Decision made, I enjoyed the huge, free breakfast buffet at the hotel. Then I visited the nearby Sanborn’s and bought their six-month auto insurance ($50,000-$50,000-$10,000), including a legal aid bond and roadside assistance, with no deductible. It was nearly $150, including membership in their Sombrero Club, which entitled me to three of their route books, a road atlas, and a map. Their graphics man had been to El Cielo Biosphere (a good birding site) and showed me an article he’d written about it. A group of Texas park volunteers, all birders, had recently returned from a trip to El Cielo and had loved it. Maybe I would stop there first.
Back in the hotel I got my things together. There was a shop to change dollars to pesos in front of the hotel, so I took care of that. Then I went to Wal-Mart to stock up on some food items. After lunch I drove down to the Pharr library. It was air conditioned and had comfortable chairs. I poured over the Sanborn’s route books and emailed my family. Then I left to fill up with gas. After dinner at Wendy’s I drove to Wal-Mart where I intended to spend my last night before crossing the border. The weather had turned cooler—a high of 77 rather than 100. It seemed like a good sign. I was no longer anxious.

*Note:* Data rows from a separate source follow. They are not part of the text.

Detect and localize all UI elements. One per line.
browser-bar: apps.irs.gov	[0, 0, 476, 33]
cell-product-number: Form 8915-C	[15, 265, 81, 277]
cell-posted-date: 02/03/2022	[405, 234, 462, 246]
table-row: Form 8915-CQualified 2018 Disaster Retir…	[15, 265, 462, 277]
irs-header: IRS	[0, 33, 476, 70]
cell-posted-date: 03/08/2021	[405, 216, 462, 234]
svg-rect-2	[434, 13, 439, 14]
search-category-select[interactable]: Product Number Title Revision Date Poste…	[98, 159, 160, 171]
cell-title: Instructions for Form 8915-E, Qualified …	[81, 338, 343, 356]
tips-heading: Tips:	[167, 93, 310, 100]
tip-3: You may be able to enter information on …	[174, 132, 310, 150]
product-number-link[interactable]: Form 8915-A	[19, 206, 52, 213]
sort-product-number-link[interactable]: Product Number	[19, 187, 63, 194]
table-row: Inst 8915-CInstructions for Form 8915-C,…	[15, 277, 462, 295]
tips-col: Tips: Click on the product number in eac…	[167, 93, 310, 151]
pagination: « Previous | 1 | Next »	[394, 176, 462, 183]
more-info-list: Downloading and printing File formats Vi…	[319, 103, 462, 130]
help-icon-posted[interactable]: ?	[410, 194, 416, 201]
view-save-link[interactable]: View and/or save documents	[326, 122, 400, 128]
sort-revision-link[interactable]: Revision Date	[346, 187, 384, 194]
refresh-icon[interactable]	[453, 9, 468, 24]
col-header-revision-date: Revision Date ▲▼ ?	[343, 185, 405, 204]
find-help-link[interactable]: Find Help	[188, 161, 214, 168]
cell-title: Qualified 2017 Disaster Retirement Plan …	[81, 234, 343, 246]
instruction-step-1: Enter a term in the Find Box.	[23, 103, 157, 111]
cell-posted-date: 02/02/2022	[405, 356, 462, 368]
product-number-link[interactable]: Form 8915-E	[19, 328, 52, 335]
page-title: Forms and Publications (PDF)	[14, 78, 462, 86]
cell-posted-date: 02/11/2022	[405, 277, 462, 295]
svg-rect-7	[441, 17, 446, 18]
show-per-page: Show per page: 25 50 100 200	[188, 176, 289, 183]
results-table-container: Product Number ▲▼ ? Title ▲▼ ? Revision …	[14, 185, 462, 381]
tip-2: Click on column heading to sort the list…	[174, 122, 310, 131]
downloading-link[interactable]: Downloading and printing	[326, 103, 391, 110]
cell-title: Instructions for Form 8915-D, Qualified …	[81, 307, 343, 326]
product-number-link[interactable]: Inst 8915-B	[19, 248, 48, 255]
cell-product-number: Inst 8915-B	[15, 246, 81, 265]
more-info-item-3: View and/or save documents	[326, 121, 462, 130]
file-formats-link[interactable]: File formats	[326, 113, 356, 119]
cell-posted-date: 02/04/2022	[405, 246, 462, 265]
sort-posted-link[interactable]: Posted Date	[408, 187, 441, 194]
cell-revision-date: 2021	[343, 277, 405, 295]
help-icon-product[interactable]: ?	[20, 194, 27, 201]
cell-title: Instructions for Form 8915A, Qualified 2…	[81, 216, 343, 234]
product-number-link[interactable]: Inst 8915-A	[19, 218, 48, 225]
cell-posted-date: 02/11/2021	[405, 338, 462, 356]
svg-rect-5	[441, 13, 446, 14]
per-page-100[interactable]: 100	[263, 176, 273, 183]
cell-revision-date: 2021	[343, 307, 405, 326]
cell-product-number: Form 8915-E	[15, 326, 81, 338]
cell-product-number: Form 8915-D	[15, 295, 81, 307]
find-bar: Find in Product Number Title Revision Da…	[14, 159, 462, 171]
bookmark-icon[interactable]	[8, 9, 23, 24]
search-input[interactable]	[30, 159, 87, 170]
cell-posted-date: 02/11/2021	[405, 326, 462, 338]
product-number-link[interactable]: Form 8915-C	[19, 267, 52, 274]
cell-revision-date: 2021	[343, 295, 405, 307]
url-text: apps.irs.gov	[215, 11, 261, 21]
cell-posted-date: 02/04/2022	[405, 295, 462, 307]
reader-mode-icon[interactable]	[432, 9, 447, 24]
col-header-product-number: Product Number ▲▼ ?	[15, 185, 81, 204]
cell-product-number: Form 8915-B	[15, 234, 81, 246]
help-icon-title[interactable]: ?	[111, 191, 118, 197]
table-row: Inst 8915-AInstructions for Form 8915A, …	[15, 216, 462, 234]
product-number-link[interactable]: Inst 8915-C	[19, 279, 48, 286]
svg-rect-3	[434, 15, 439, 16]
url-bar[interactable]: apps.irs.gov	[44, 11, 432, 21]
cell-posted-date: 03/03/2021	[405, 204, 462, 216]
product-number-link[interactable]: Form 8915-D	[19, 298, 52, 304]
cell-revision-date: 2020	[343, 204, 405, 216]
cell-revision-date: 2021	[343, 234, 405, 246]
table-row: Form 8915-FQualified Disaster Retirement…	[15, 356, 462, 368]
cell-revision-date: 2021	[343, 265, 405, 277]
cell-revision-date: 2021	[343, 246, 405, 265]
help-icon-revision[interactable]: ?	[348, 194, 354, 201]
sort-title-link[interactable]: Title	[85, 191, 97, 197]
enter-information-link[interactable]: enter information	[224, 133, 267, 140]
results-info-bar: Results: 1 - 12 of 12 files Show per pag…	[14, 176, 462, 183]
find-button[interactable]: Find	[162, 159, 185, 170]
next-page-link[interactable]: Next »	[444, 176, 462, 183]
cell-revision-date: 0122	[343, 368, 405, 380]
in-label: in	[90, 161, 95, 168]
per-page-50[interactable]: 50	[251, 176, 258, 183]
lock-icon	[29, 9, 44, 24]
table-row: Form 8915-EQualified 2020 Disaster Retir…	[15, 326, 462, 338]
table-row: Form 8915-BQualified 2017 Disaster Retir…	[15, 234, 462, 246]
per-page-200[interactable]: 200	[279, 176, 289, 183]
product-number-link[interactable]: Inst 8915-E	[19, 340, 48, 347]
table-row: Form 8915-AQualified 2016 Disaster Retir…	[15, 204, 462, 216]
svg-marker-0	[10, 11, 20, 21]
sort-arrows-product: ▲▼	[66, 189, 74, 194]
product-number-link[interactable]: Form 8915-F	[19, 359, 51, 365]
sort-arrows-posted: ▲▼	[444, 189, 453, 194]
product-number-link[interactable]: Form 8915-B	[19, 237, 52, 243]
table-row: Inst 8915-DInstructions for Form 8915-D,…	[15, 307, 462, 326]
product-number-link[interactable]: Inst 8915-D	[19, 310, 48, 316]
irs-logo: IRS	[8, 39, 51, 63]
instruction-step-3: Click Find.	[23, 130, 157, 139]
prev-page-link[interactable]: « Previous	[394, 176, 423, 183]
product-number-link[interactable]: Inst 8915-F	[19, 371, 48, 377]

Up at 6am I was at the Pharr border before 7:30am. I got a red light at customs, but they didn’t search the van. Then I paid a $2.25 toll to cross the bridge. On the Mexico side of the bridge I parked the van and entered the buildings to get the necessary documents. I filled out a form and was asked some questions to get a six-month tourist card. That only took about ten minutes, but then I had to pay for it at the bank (Banjercito), which wasn’t open. By the time the bank employee arrived, a rather long line had formed. The tourist card cost 263 pesos (about 13 pesos to a dollar, so about $20). Then I returned to the first window with my receipt and picked up the tourist card. Then I needed to go to another window for the vehicle permit. This took more time. I’d been warned to check the information carefully, and I found they had misspelled my last name on the permit. The man tried to tell me that one wrong letter wasn’t important, but I insisted he correct it. He wasn’t happy and kept sighing throughout the process. I told him “Paciencia es una buena cosa” (Patience is a good thing). It didn’t seem to help. The vehicle permit for six months cost 414p (about $32). I’d heard that credit cards were not accepted, but the man in front of me used one, so I thought I’d do the same—just to see if it worked. It did. I had problems applying the sticker (I’d heard they did that for you), but a passerby helped. I thought about taking a photo of the area, but armed guards were everywhere and I didn’t know if taking photos was illegal.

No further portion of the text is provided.